Word for word, print out all of the data, omitting every image.

● **Given data**:
──────────
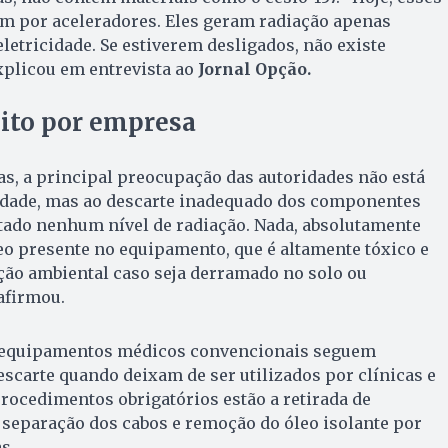
 por aceleradores. Eles geram radiação apenas
letricidade. Se estiverem desligados, não existe
xplicou em entrevista ao
Jornal Opção.
eito por empresa
s, a principal preocupação das autoridades não está
vidade, mas ao descarte inadequado dos componentes
ctado nenhum nível de radiação. Nada, absolutamente
eo presente no equipamento, que é altamente tóxico e
ão ambiental caso seja derramado no solo ou
afirmou.
e equipamentos médicos convencionais seguem
escarte quando deixam de ser utilizados por clínicas e
procedimentos obrigatórios estão a retirada de
 separação dos cabos e remoção do óleo isolante por
s.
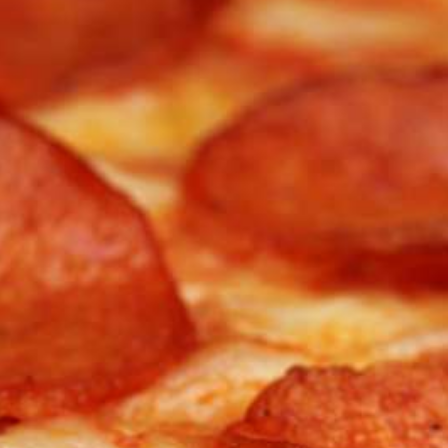
p zuerst)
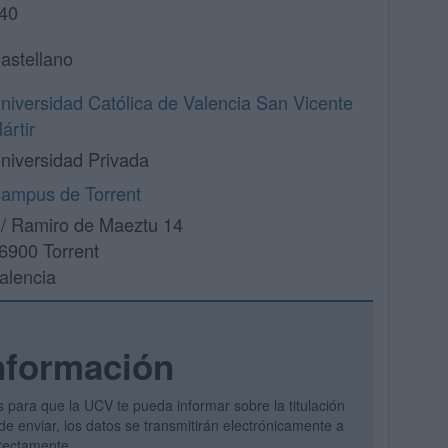
40
astellano
niversidad Católica de Valencia San Vicente
ártir
niversidad Privada
ampus de Torrent
/ Ramiro de Maeztu 14
6900 Torrent
alencia
nformación
s para que la UCV te pueda informar sobre la titulación
de enviar, los datos se transmitirán electrónicamente a
irectamente.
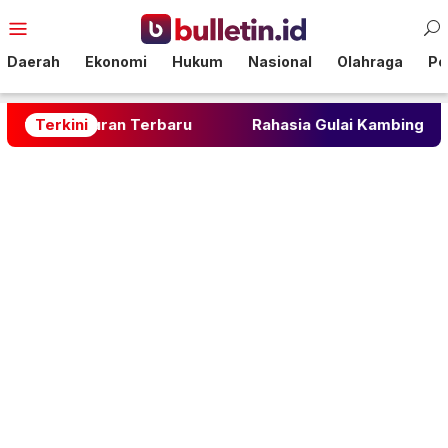
Loncat
Menu
ke
Mobile
konten
Daerah
Ekonomi
Hukum
Nasional
Olahraga
Pol
an Terbaru
Terkini
Rahasia Gulai Kambing Anti Amis: Kunci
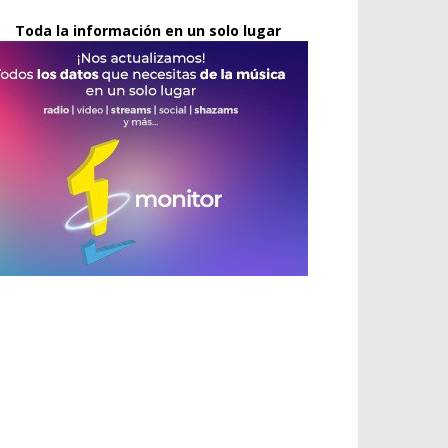
Toda la información en un solo lugar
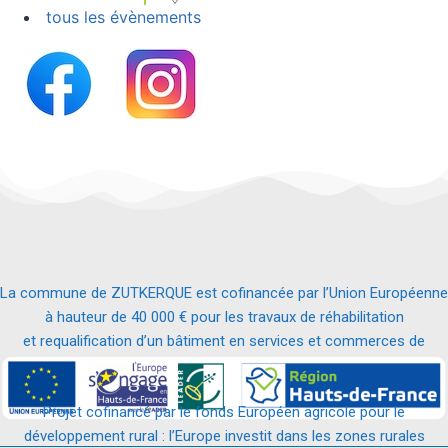
tous les évènements
La commune de ZUTKERQUE est cofinancée par l’Union Européenne
à hauteur de 40 000 € pour les travaux de réhabilitation
et requalification d’un bâtiment en services et commerces de
proximité.
Projet cofinancé par le fonds Européen agricole pour le
développement rural : l’Europe investit dans les zones rurales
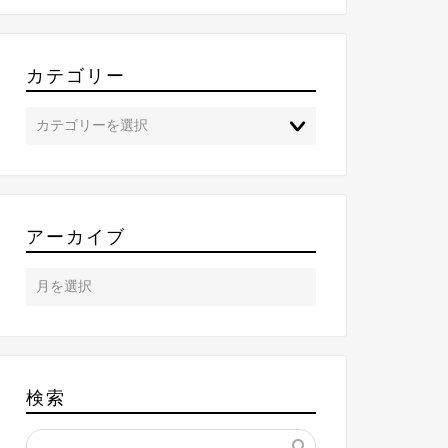
カテゴリー
アーカイブ
検索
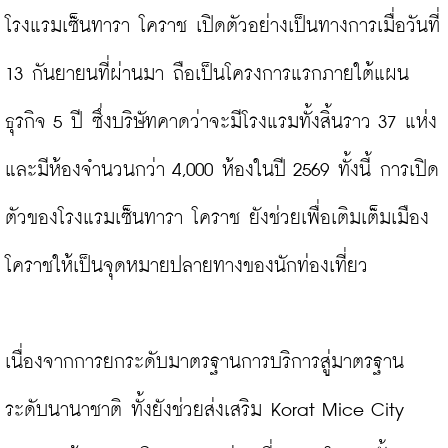
โรงแรมเซ็นทารา โคราช เปิดตัวอย่างเป็นทางการเมื่อวันที่ 
13 กันยายนที่ผ่านมา ถือเป็นโครงการแรกภายใต้แผน
ธุรกิจ 5 ปี ซึ่งบริษัทคาดว่าจะมีโรงแรมทั้งสิ้นราว 37 แห่ง
และมีห้องจำนวนกว่า 4,000 ห้องในปี 2569 ทั้งนี้ การเปิด
ตัวของโรงแรมเซ็นทารา โคราช ยังช่วยเพื่อเติมเต็มเมือง
โคราชให้เป็นจุดหมายปลายทางของนักท่องเที่ยว

เนื่องจากการยกระดับมาตรฐานการบริการสู่มาตรฐาน
ระดับนานาชาติ ทั้งยังช่วยส่งเสริม Korat Mice City 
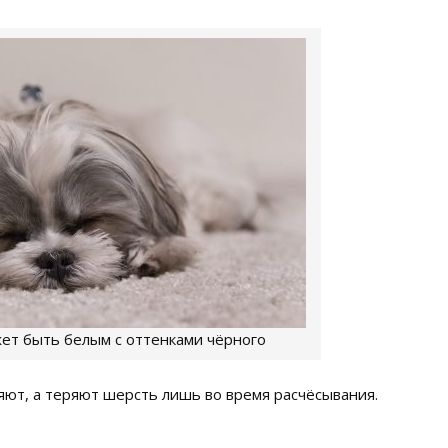
ет быть белым с оттенками чёрного
ют, а теряют шерсть лишь во время расчёсывания.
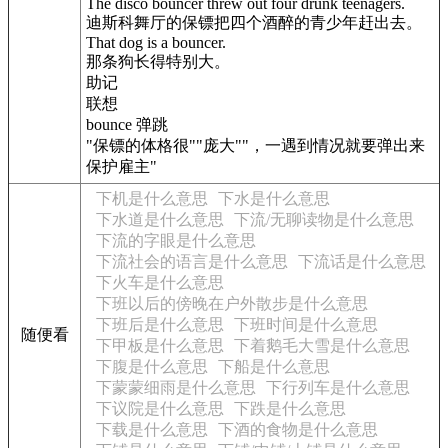
The disco bouncer threw out four drunk teenagers.
迪斯科舞厅的保镖把四个酒醉的青少年赶出去。
That dog is a bouncer.
那条狗长得特别大。
助记
联想
bounce 弹跳
"保镖的体格很""庞大""，一遇到情况就要弹出来
保护雇主"
下机是什么意思
下水是什么意思
下水道是什么意思
下流/无聊读物是什么意思
下流的字眼是什么意思
下流社会的语言是什么意思
下流话是什么意思
下火车是什么意思
下班以后的傍晚在户外散步是什么意思
下班后是什么意思
下班时间是什么意思
随便看
下甲板是什么意思
下着鹅毛大雪是什么意思
下腹是什么意思
下船是什么意思
下蒙蒙细雨是什么意思
下行列车是什么意思
下议院是什么意思
下跌是什么意思
下载是什么意思
下酒的食物是什么意思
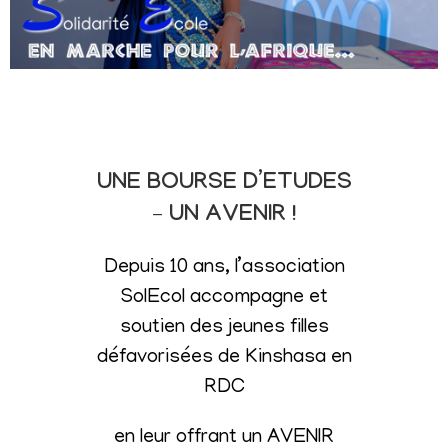
UNE BOURSE D’ETUDES
– UN AVENIR !
Depuis 10 ans, l’association
SolEcol accompagne et
soutien des jeunes filles
défavorisées de Kinshasa en
RDC
en leur offrant un AVENIR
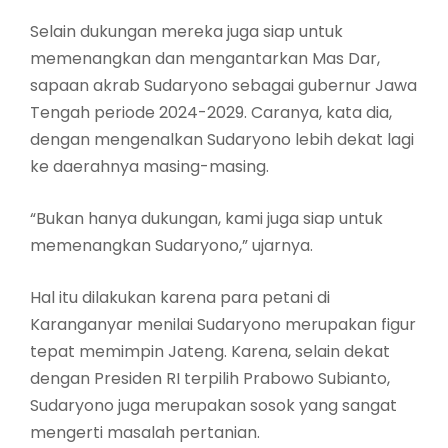
Selain dukungan mereka juga siap untuk
memenangkan dan mengantarkan Mas Dar,
sapaan akrab Sudaryono sebagai gubernur Jawa
Tengah periode 2024-2029. Caranya, kata dia,
dengan mengenalkan Sudaryono lebih dekat lagi
ke daerahnya masing-masing.
“Bukan hanya dukungan, kami juga siap untuk
memenangkan Sudaryono,” ujarnya.
Hal itu dilakukan karena para petani di
Karanganyar menilai Sudaryono merupakan figur
tepat memimpin Jateng. Karena, selain dekat
dengan Presiden RI terpilih Prabowo Subianto,
Sudaryono juga merupakan sosok yang sangat
mengerti masalah pertanian.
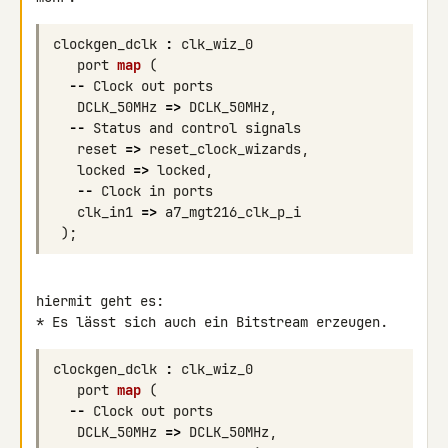
clockgen_dclk
:
clk_wiz_0
port
map
(
--
Clock
out
ports
DCLK_50MHz
=>
DCLK_50MHz
,
--
Status
and
control
signals
reset
=>
reset_clock_wizards
,
locked
=>
locked
,
--
Clock
in
ports
clk_in1
=>
a7_mgt216_clk_p_i
);
hiermit geht es:

clockgen_dclk
:
clk_wiz_0
port
map
(
--
Clock
out
ports
DCLK_50MHz
=>
DCLK_50MHz
,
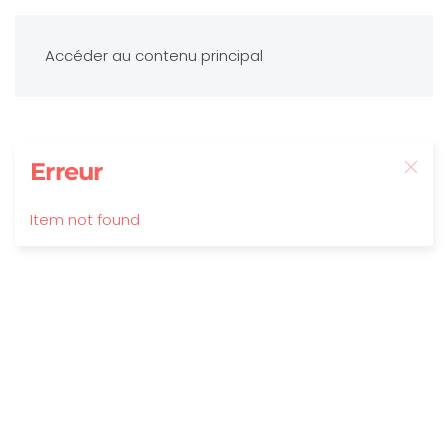
Accéder au contenu principal
Erreur
Item not found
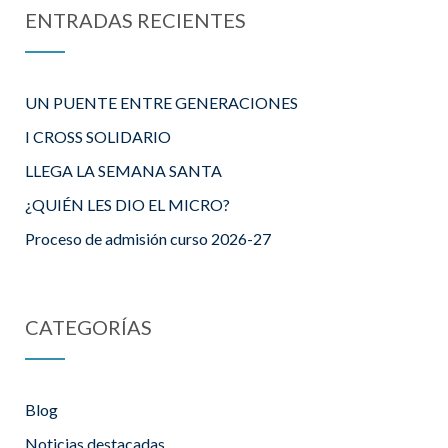
ENTRADAS RECIENTES
UN PUENTE ENTRE GENERACIONES
I CROSS SOLIDARIO
LLEGA LA SEMANA SANTA
¿QUIÉN LES DIO EL MICRO?
Proceso de admisión curso 2026-27
CATEGORÍAS
Blog
Noticias destacadas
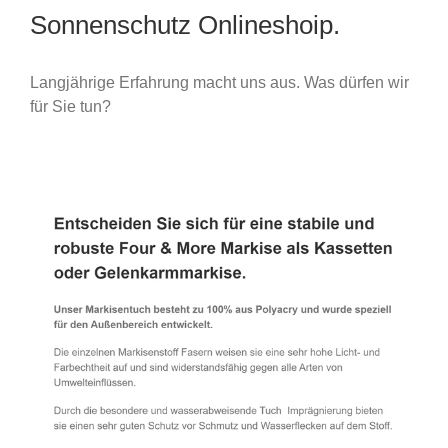
Sonnenschutz Onlineshoip.
Langjährige Erfahrung macht uns aus. Was dürfen wir
für Sie tun?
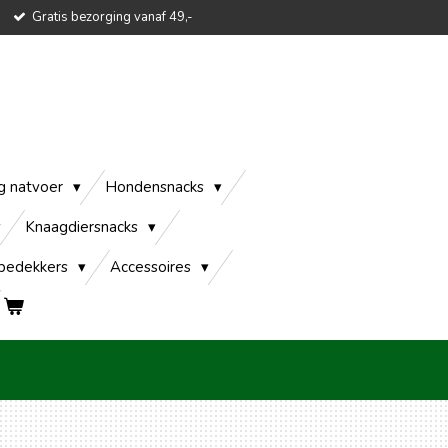
Gratis bezorging vanaf 49,-
g natvoer
Hondensnacks
Knaagdiersnacks
edekkers
Accessoires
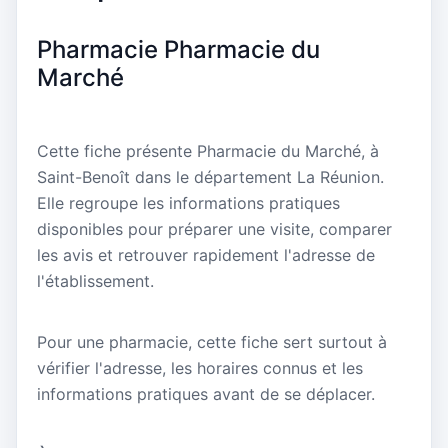
Pharmacie Pharmacie du
Marché
Cette fiche présente Pharmacie du Marché, à
Saint-Benoît dans le département La Réunion.
Elle regroupe les informations pratiques
disponibles pour préparer une visite, comparer
les avis et retrouver rapidement l'adresse de
l'établissement.
Pour une pharmacie, cette fiche sert surtout à
vérifier l'adresse, les horaires connus et les
informations pratiques avant de se déplacer.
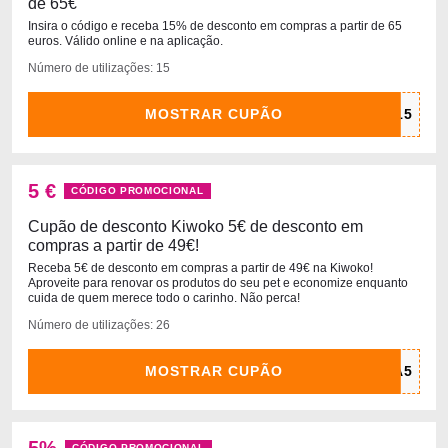
de 65€
Insira o código e receba 15% de desconto em compras a partir de 65
euros. Válido online e na aplicação.
Número de utilizações: 15
MOSTRAR CUPÃO
5 €
CÓDIGO PROMOCIONAL
Cupão de desconto Kiwoko 5€ de desconto em
compras a partir de 49€!
Receba 5€ de desconto em compras a partir de 49€ na Kiwoko!
Aproveite para renovar os produtos do seu pet e economize enquanto
cuida de quem merece todo o carinho. Não perca!
Número de utilizações: 26
MOSTRAR CUPÃO
CÓDIGO PROMOCIONAL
──────────
● **Completed task**:
 por aceleradores. Eles geram radiação apenas
letricidade. Se estiverem desligados, não existe
xplicou em entrevista ao
Jornal Opção.
eito por empresa
s, a principal preocupação das autoridades não está
vidade, mas ao descarte inadequado dos componentes
ctado nenhum nível de radiação. Nada, absolutamente
eo presente no equipamento, que é altamente tóxico e
ão ambiental caso seja derramado no solo ou
afirmou.
e equipamentos médicos convencionais seguem
escarte quando deixam de ser utilizados por clínicas e
procedimentos obrigatórios estão a retirada de
 separação dos cabos e remoção do óleo isolante por
s.
p zuerst)
40
astellano
niversidad Católica de Valencia San Vicente
ártir
niversidad Privada
ampus de Torrent
/ Ramiro de Maeztu 14
6900 Torrent
alencia
nformación
s para que la UCV te pueda informar sobre la titulación
de enviar, los datos se transmitirán electrónicamente a
irectamente.
Loncat
Menu
ke
Mobile
konten
Daerah
Ekonomi
Hukum
Nasional
Olahraga
Pol
an Terbaru
Terkini
Rahasia Gulai Kambing Anti Amis: Kunci
Toda la información en un solo lugar
tous les évènements
La commune de ZUTKERQUE est cofinancée par l’Union Européenne
à hauteur de 40 000 € pour les travaux de réhabilitation
et requalification d’un bâtiment en services et commerces de
proximité.
Projet cofinancé par le fonds Européen agricole pour le
développement rural : l’Europe investit dans les zones rurales
カテゴリー
アーカイブ
検索
โรงแรมเซ็นทารา โคราช เปิดตัวอย่างเป็นทางการเมื่อวันที่ 
13 กันยายนที่ผ่านมา ถือเป็นโครงการแรกภายใต้แผน
ธุรกิจ 5 ปี ซึ่งบริษัทคาดว่าจะมีโรงแรมทั้งสิ้นราว 37 แห่ง
และมีห้องจำนวนกว่า 4,000 ห้องในปี 2569 ทั้งนี้ การเปิด
ตัวของโรงแรมเซ็นทารา โคราช ยังช่วยเพื่อเติมเต็มเมือง
โคราชให้เป็นจุดหมายปลายทางของนักท่องเที่ยว

เนื่องจากการยกระดับมาตรฐานการบริการสู่มาตรฐาน
ระดับนานาชาติ ทั้งยังช่วยส่งเสริม Korat Mice City 
ет быть белым с оттенками чёрного
ют, а теряют шерсть лишь во время расчёсывания.
The disco bouncer threw out four drunk teenagers.
迪斯科舞厅的保镖把四个酒醉的青少年赶出去。
That dog is a bouncer.
那条狗长得特别大。
助记
联想
bounce 弹跳
"保镖的体格很""庞大""，一遇到情况就要弹出来
保护雇主"
下机是什么意思
下水是什么意思
下水道是什么意思
下流/无聊读物是什么意思
下流的字眼是什么意思
下流社会的语言是什么意思
下流话是什么意思
下火车是什么意思
下班以后的傍晚在户外散步是什么意思
下班后是什么意思
下班时间是什么意思
随便看
下甲板是什么意思
下着鹅毛大雪是什么意思
下腹是什么意思
下船是什么意思
下蒙蒙细雨是什么意思
下行列车是什么意思
下议院是什么意思
下跌是什么意思
下载是什么意思
下酒的食物是什么意思
UNE BOURSE D’ETUDES
– UN AVENIR !
Depuis 10 ans, l’association
SolEcol accompagne et
soutien des jeunes filles
défavorisées de Kinshasa en
RDC
en leur offrant un AVENIR
Selain dukungan mereka juga siap untuk
memenangkan dan mengantarkan Mas Dar,
sapaan akrab Sudaryono sebagai gubernur Jawa
Tengah periode 2024-2029. Caranya, kata dia,
dengan mengenalkan Sudaryono lebih dekat lagi
ke daerahnya masing-masing.
“Bukan hanya dukungan, kami juga siap untuk
memenangkan Sudaryono,” ujarnya.
Hal itu dilakukan karena para petani di
Karanganyar menilai Sudaryono merupakan figur
tepat memimpin Jateng. Karena, selain dekat
dengan Presiden RI terpilih Prabowo Subianto,
Sudaryono juga merupakan sosok yang sangat
mengerti masalah pertanian.
clockgen_dclk
:
clk_wiz_0
port
map
(
--
Clock
out
ports
DCLK_50MHz
=>
DCLK_50MHz
,
--
Status
and
control
signals
reset
=>
reset_clock_wizards
,
locked
=>
locked
,
--
Clock
in
ports
clk_in1
=>
a7_mgt216_clk_p_i
);
hiermit geht es:

clockgen_dclk
:
clk_wiz_0
port
map
(
--
Clock
out
ports
DCLK_50MHz
=>
DCLK_50MHz
,
Accéder au contenu principal
Erreur
Item not found
ENTRADAS RECIENTES
UN PUENTE ENTRE GENERACIONES
I CROSS SOLIDARIO
LLEGA LA SEMANA SANTA
¿QUIÉN LES DIO EL MICRO?
Proceso de admisión curso 2026-27
CATEGORÍAS
Blog
Noticias destacadas
Sonnenschutz Onlineshoip.
Langjährige Erfahrung macht uns aus. Was dürfen wir
für Sie tun?
Gratis bezorging vanaf 49,-
g natvoer
Hondensnacks
Knaagdiersnacks
edekkers
Accessoires
Pharmacie Pharmacie du
Marché
Cette fiche présente Pharmacie du Marché, à
Saint-Benoît dans le département La Réunion.
Elle regroupe les informations pratiques
disponibles pour préparer une visite, comparer
les avis et retrouver rapidement l'adresse de
l'établissement.
Pour une pharmacie, cette fiche sert surtout à
vérifier l'adresse, les horaires connus et les
informations pratiques avant de se déplacer.
de 65€
Insira o código e receba 15% de desconto em compras a partir de 65
euros. Válido online e na aplicação.
Número de utilizações: 15
MOSTRAR CUPÃO
5 €
CÓDIGO PROMOCIONAL
Cupão de desconto Kiwoko 5€ de desconto em
compras a partir de 49€!
Receba 5€ de desconto em compras a partir de 49€ na Kiwoko!
Aproveite para renovar os produtos do seu pet e economize enquanto
cuida de quem merece todo o carinho. Não perca!
Número de utilizações: 26
MOSTRAR CUPÃO
CÓDIGO PROMOCIONAL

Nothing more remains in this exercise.